[Records from a dataset]
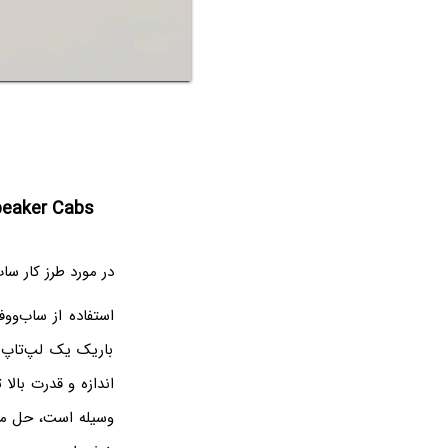
peaker Cabs
در مورد طرز کار ساب‌ووفر Force-Cancelling توضیح دادیم، اما کار
استفاده از ساب‌وو
باریک یک لپ‌تاپ 
اندازه و قدرت بال
وسیله است، حل می‌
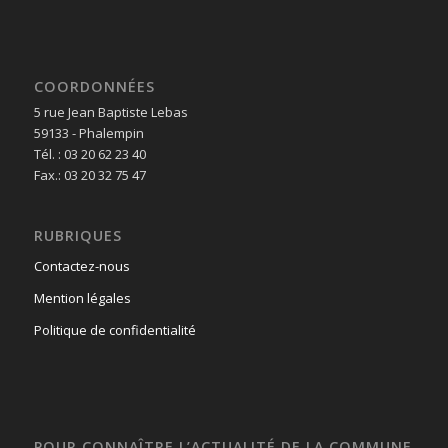
COORDONNÉES
5 rue Jean Baptiste Lebas
59133 - Phalempin
Tél. : 03 20 62 23 40
Fax.: 03 20 32 75 47
RUBRIQUES
Contactez-nous
Mention légales
Politique de confidentialité
POUR CONNAÎTRE L’ACTUALITÉ DE LA COMMUNE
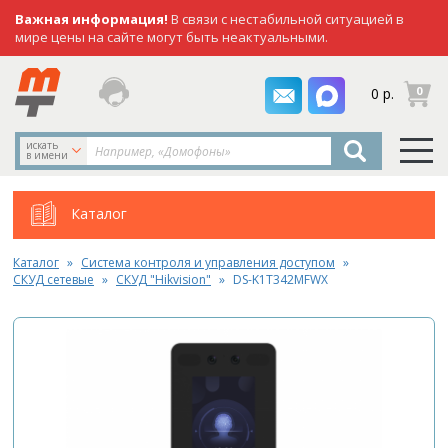
Важная информация!
В связи с нестабильной ситуацией в
мире цены на сайте могут быть неактуальными.
заказать
0
0 р.
звонок
искать
в имени
Каталог
Каталог
Система контроля и управления доступом
СКУД сетевые
СКУД "Hikvision"
DS-K1T342MFWX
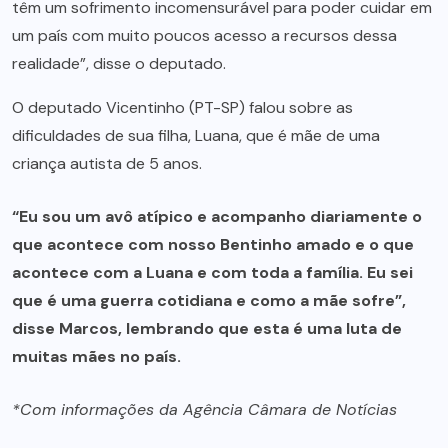
têm um sofrimento incomensurável para poder cuidar em
um país com muito poucos acesso a recursos dessa
realidade”, disse o deputado.
O deputado Vicentinho (PT-SP) falou sobre as
dificuldades de sua filha, Luana, que é mãe de uma
criança autista de 5 anos.
“Eu sou um avô atípico e acompanho diariamente o
que acontece com nosso Bentinho amado e o que
acontece com a Luana e com toda a família. Eu sei
que é uma guerra cotidiana e como a mãe sofre”,
disse Marcos, lembrando que esta é uma luta de
muitas mães no país.
*Com informações da Agência Câmara de Notícias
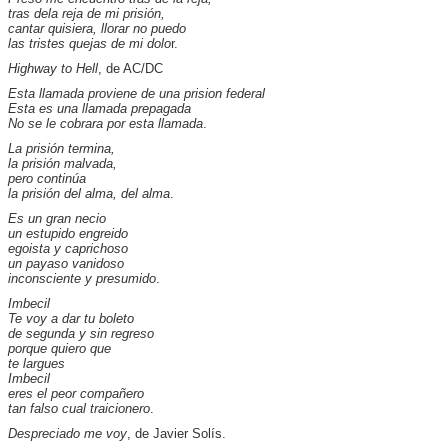
tras dela reja de mi prisión,
cantar quisiera, llorar no puedo
las tristes quejas de mi dolo
r.
Highway to Hell
, de AC/DC
Esta llamada proviene de una prision federal
Esta es una llamada prepagada
No se le cobrara por esta llamada
.
La prisión termina,
la prisión malvada,
pero continúa
la prisión del alma, del alma
.
Es un gran necio
un estupido engreido
egoista y caprichoso
un payaso vanidoso
inconsciente y presumido
.
Imbecil
Te voy a dar tu boleto
de segunda y sin regreso
porque quiero que
te largues
Imbecil
eres el peor compañero
tan falso cual traicionero
.
Despreciado me voy
, de Javier Solís.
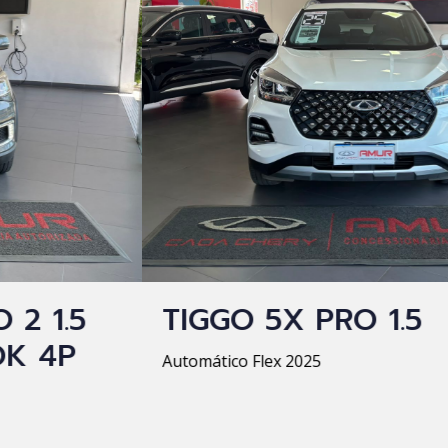
TIGGO 5X PRO 1.5
Automático Flex 2025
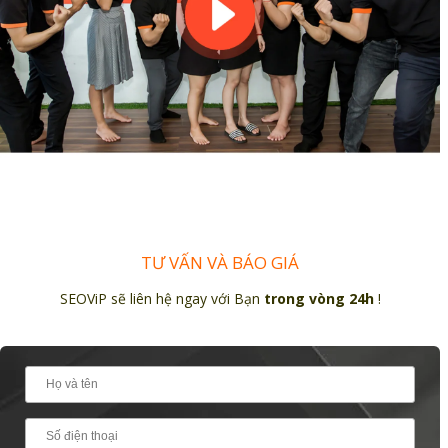
TƯ VẤN VÀ BÁO GIÁ
SEOViP sẽ liên hệ ngay với Bạn
trong vòng 24h
!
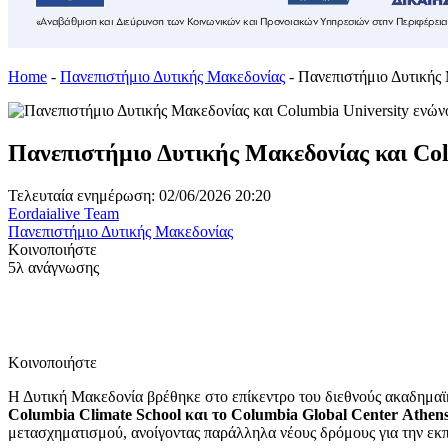
Home
-
Πανεπιστήμιο Δυτικής Μακεδονίας
-
Πανεπιστήμιο Δυτικής Μ
Πανεπιστήμιο Δυτικής Μακεδονίας και Colu
Τελευταία ενημέρωση: 02/06/2026 20:20
Eordaialive Team
Πανεπιστήμιο Δυτικής Μακεδονίας
Κοινοποιήστε
5λ ανάγνωσης
Κοινοποιήστε
Η Δυτική Μακεδονία βρέθηκε στο επίκεντρο του διεθνούς ακαδημαϊ
Columbia
Climate
School
και το
Columbia
Global
Center
Athen
μετασχηματισμού, ανοίγοντας παράλληλα νέους δρόμους για την εκπ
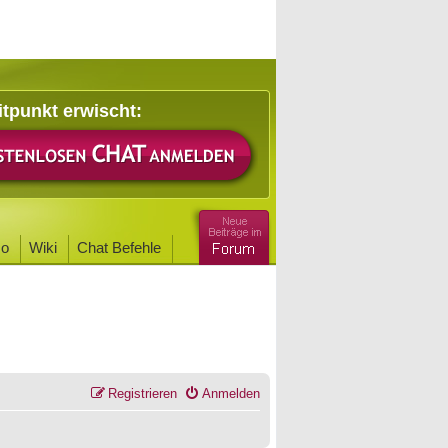
itpunkt erwischt:
o
Wiki
Chat Befehle
Registrieren
Anmelden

Task instructions:
Output only the stretch above from the line with "59133 - Phalempin" through the line with "que é uma guerra", reproduced exactly. Exclude pictures.

Task response:
59133 - Phalempin
Tél. : 03 20 62 23 40
Fax.: 03 20 32 75 47
RUBRIQUES
Contactez-nous
Mention légales
Politique de confidentialité
POUR CONNAÎTRE L’ACTUALITÉ DE LA COMMUNE
Важная информация!
В связи с нестабильной ситуацией в
мире цены на сайте могут быть неактуальными.
заказать
0
0 р.
звонок
искать
в имени
Каталог
Каталог
Система контроля и управления доступом
СКУД сетевые
СКУД "Hikvision"
DS-K1T342MFWX
têm um sofrimento incomensurável para poder cuidar em
um país com muito poucos acesso a recursos dessa
realidade”, disse o deputado.
O deputado Vicentinho (PT-SP) falou sobre as
dificuldades de sua filha, Luana, que é mãe de uma
criança autista de 5 anos.
“Eu sou um avô atípico e acompanho diariamente o
que acontece com nosso Bentinho amado e o que
acontece com a Luana e com toda a família. Eu sei
que é uma guerra cotidiana e como a mãe sofre”,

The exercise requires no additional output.